Brief>
Pictures in the data below are not part of the copy; transcribe everything else exactly.

-.-.-

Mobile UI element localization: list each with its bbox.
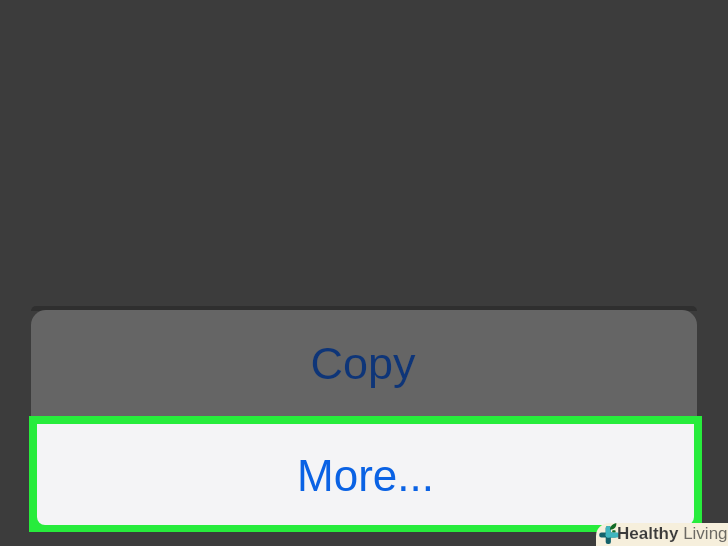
button[interactable]: Copy xyxy=(31,310,697,418)
button[interactable]: More... xyxy=(37,424,694,525)
staticText: Healthy Living xyxy=(617,524,728,543)
staticText: Copy xyxy=(310,338,416,388)
staticText: More... xyxy=(297,451,434,500)
other: Healthy Living logo xyxy=(597,523,621,546)
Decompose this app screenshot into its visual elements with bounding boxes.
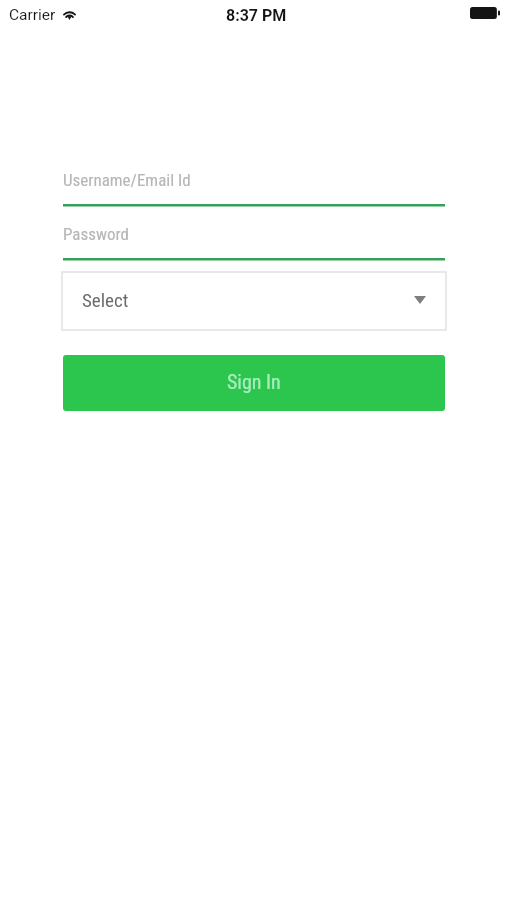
other: Open dropdown bbox=[414, 296, 426, 304]
staticText: Sign In bbox=[227, 370, 281, 393]
staticText: Password bbox=[63, 224, 130, 244]
staticText: Select bbox=[82, 289, 129, 311]
staticText: Carrier bbox=[9, 6, 56, 24]
button[interactable]: Username/Email Id bbox=[63, 163, 445, 206]
button[interactable]: Select bbox=[62, 272, 446, 330]
other: Wi-Fi bbox=[61, 6, 78, 20]
other: Battery full bbox=[470, 7, 500, 19]
button[interactable]: Password bbox=[63, 217, 445, 260]
staticText: 8:37 PM bbox=[226, 6, 287, 25]
button[interactable]: Sign In bbox=[63, 355, 445, 411]
staticText: Username/Email Id bbox=[63, 170, 191, 190]
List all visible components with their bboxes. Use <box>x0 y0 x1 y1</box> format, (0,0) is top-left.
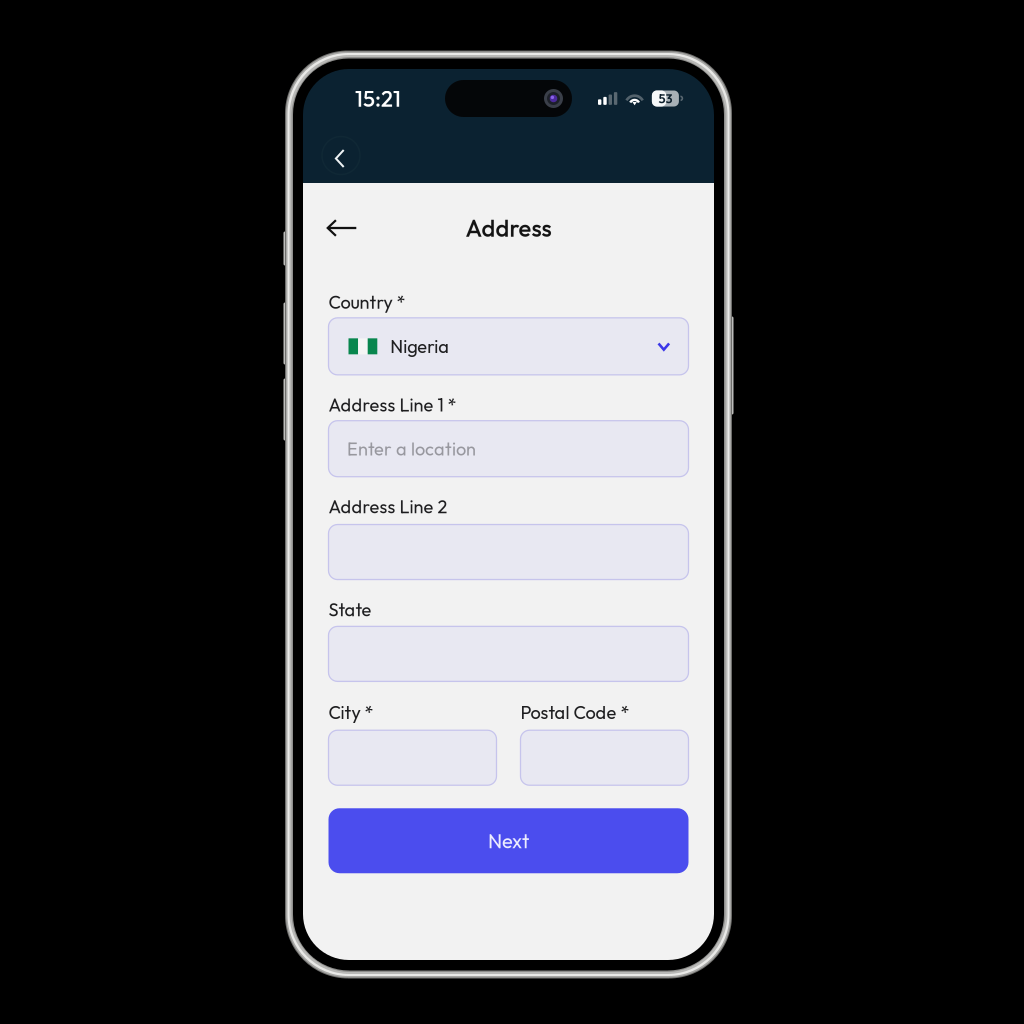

-.-.-

Solved exercise>
Mobile UI element localization: list each with its bbox.
button[interactable]: Copy xyxy=(31,310,697,418)
button[interactable]: More... xyxy=(37,424,694,525)
staticText: Healthy Living xyxy=(617,524,728,543)
staticText: Copy xyxy=(310,338,416,388)
staticText: More... xyxy=(297,451,434,500)
other: Healthy Living logo xyxy=(597,523,621,546)
Decompose this app screenshot into its visual elements with bounding boxes.
other: Open dropdown bbox=[414, 296, 426, 304]
staticText: Sign In bbox=[227, 370, 281, 393]
staticText: Password bbox=[63, 224, 130, 244]
staticText: Select bbox=[82, 289, 129, 311]
staticText: Carrier bbox=[9, 6, 56, 24]
button[interactable]: Username/Email Id bbox=[63, 163, 445, 206]
button[interactable]: Select bbox=[62, 272, 446, 330]
other: Wi-Fi bbox=[61, 6, 78, 20]
other: Battery full bbox=[470, 7, 500, 19]
button[interactable]: Password bbox=[63, 217, 445, 260]
staticText: 8:37 PM bbox=[226, 6, 287, 25]
button[interactable]: Sign In bbox=[63, 355, 445, 411]
staticText: Username/Email Id bbox=[63, 170, 191, 190]
List all visible components with their bboxes. Use <box>x0 y0 x1 y1</box> format, (0,0) is top-left.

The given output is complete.